Bien que né à l’Arcouest, face à Bréhat, Yvon a une culture plutôt rurale. Son ami Loïc Corouge, de Pors-Even, lui, est fils de marin : « Petit, je fabriquais des radeaux avec des bidons et des civières à huîtres. Le jour où avec l’un d’eux j’ai réussi à dépasser la digue, mon père a dit : “Ça suffit les conneries !”, et il m’a acheté mon premier canot. » Beaucoup d’autres ont suivi. Yvon et Loïc se sont connus au primaire et leur amitié a grandi en même temps qu’eux.
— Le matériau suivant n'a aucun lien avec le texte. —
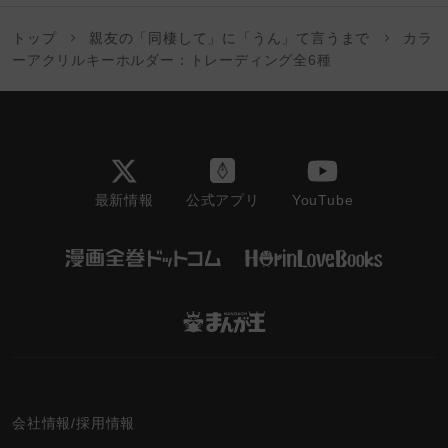
トップ
親友の「同棲して」に「うん」て言うまで
カラ
ーアクリルキーホルダー：トレーディング全6種
最新情報
YouTube
公式アプリ
会社情報/採用情報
Quand le Loguel a montré des signes de fatigue, après plus de dix ans d’échouages et de cabotages îliens (sans compter une ou deux échappées en douce de son mouillage), la première idée d’Yvon a été de s’en séparer. « Le restaurer était hors de ma portée. » Loïc l’a convaincu du contraire. « Ses formes sont belles, c’est un bateau du pays, il mérite d’être prolongé. Et puis c’est bien de le faire ensemble. »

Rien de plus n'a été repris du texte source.